## Instructions to follow
Scan the records below, and wherever a line has the word "esperienza", pull it out.

(Excerpts from a dataset)

┄┄┄┄┄┄┄┄┄┄

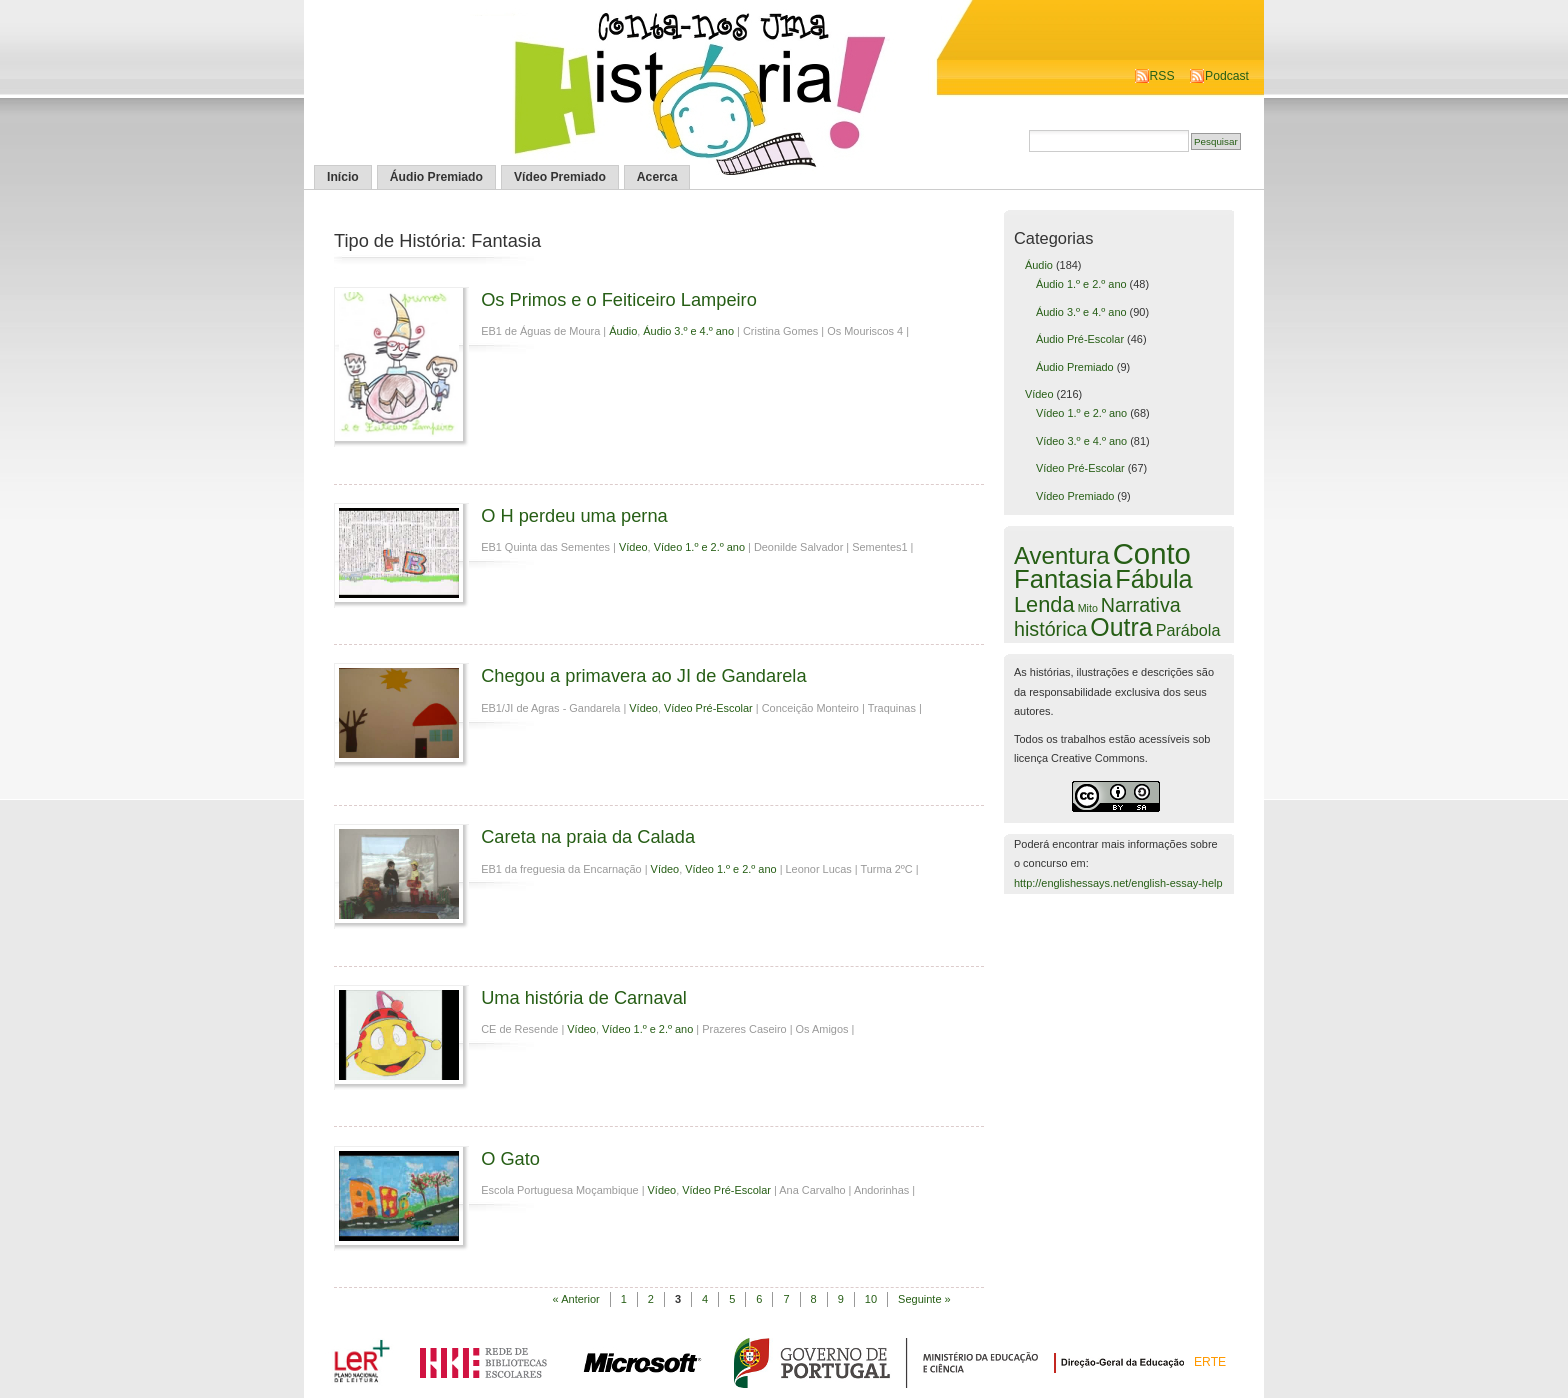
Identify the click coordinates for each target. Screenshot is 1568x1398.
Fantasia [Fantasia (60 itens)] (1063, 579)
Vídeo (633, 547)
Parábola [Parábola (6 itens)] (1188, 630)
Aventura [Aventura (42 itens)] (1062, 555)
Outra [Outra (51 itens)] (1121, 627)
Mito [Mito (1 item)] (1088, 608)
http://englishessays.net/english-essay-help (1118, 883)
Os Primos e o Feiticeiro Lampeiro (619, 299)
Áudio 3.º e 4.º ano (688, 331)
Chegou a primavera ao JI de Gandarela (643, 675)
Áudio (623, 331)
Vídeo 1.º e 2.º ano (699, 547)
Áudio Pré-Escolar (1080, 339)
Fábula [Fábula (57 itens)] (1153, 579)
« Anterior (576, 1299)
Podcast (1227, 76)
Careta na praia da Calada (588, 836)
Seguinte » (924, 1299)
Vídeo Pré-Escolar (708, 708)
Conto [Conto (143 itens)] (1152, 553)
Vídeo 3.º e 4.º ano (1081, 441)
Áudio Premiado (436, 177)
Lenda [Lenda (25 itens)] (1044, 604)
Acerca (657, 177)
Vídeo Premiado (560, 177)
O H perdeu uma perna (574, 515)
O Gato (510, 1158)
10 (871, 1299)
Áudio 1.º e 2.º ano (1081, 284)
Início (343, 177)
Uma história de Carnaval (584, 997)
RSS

┄┄┄┄┄┄┄┄┄┄

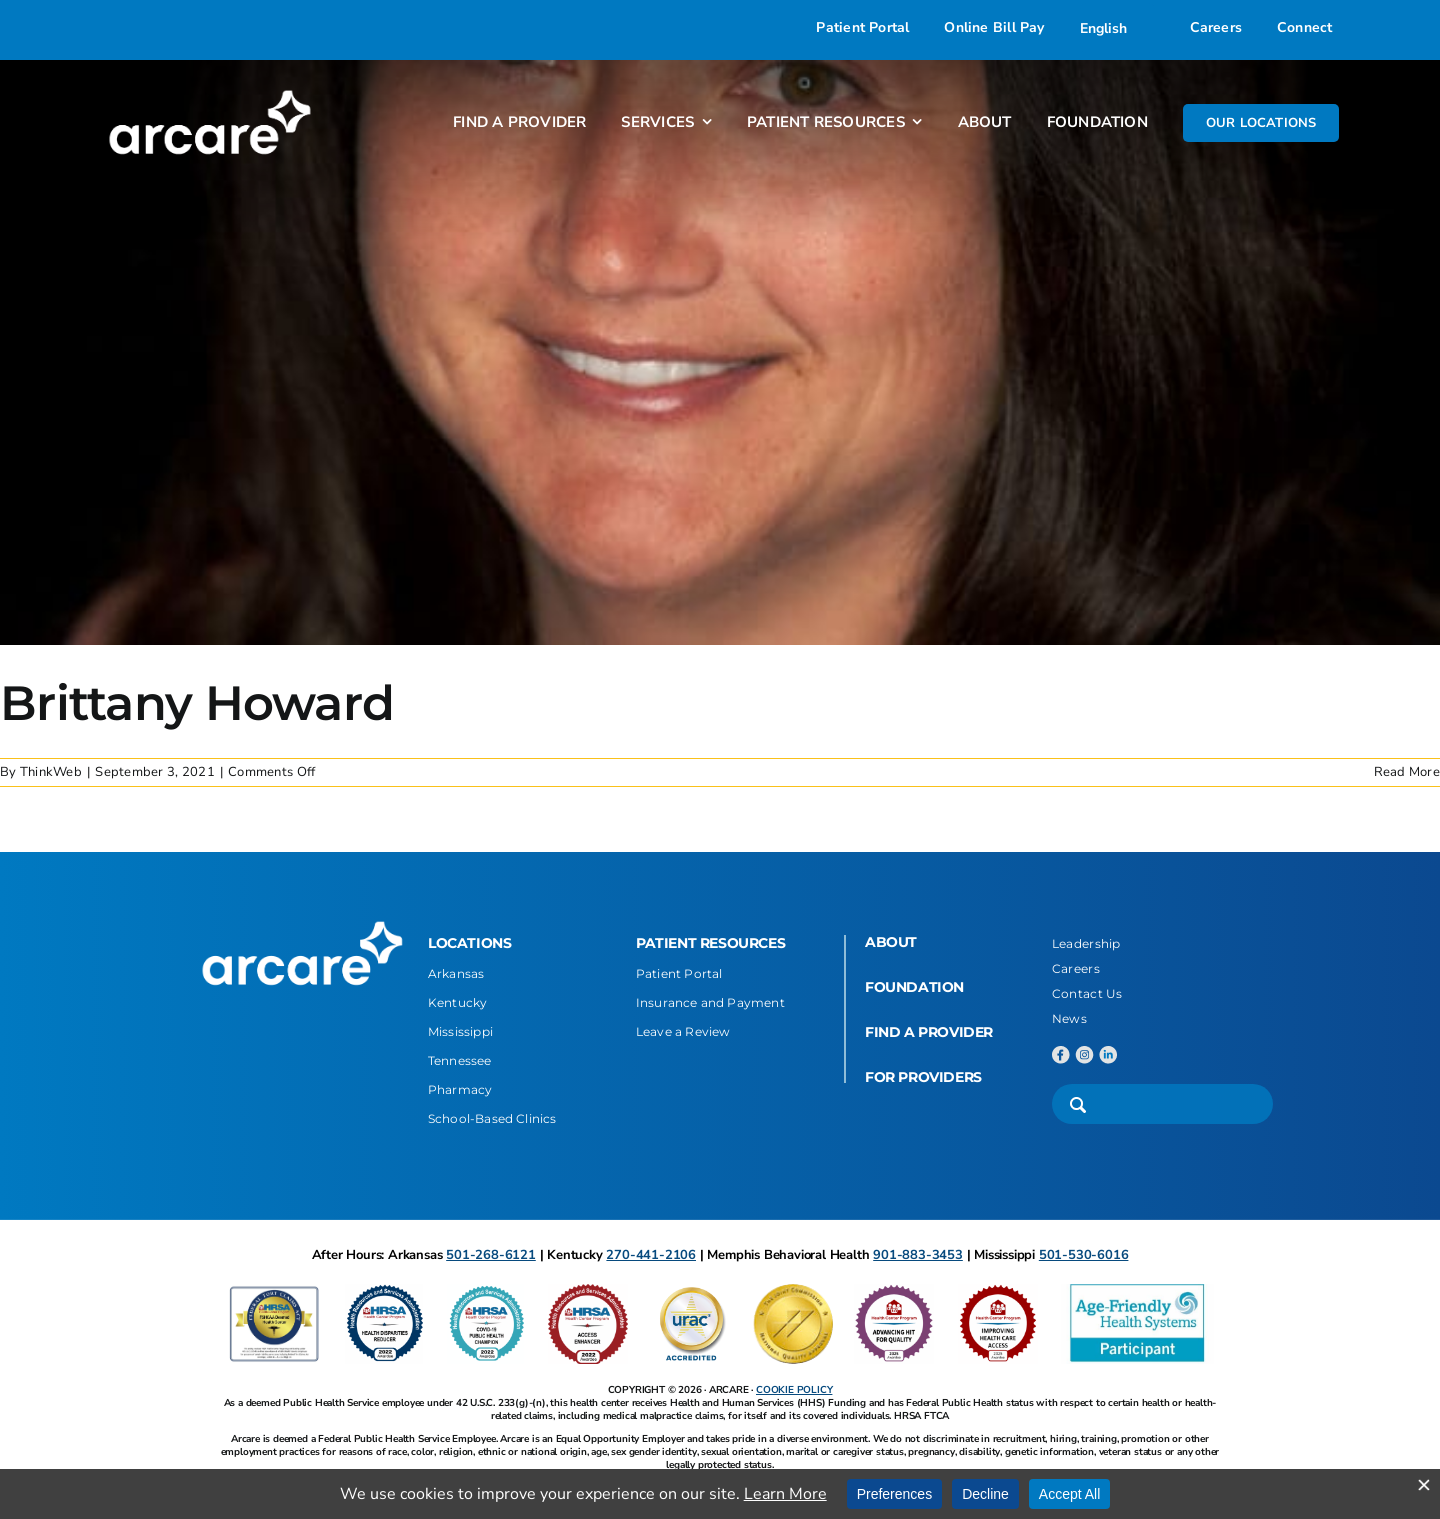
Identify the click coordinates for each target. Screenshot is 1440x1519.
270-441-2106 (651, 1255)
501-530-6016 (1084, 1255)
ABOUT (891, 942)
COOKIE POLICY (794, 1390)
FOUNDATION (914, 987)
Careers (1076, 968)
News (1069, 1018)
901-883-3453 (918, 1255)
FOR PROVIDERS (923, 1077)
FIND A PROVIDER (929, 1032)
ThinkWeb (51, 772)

┄┄┄┄┄┄┄┄┄┄

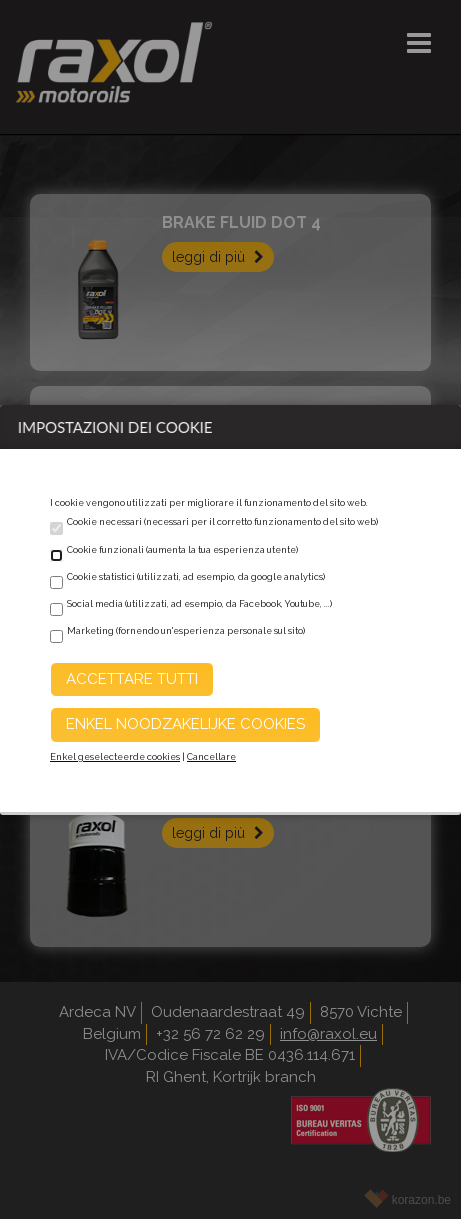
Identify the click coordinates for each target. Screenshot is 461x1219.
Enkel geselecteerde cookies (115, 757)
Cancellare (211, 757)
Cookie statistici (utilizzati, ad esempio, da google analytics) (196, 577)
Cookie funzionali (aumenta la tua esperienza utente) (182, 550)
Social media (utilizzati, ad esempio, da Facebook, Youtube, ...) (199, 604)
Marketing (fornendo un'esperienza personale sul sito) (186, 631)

┄┄┄┄┄┄┄┄┄┄

## Answer to the exercise
Cookie funzionali (aumenta la tua esperienza utente) (182, 550)
Marketing (fornendo un'esperienza personale sul sito) (186, 631)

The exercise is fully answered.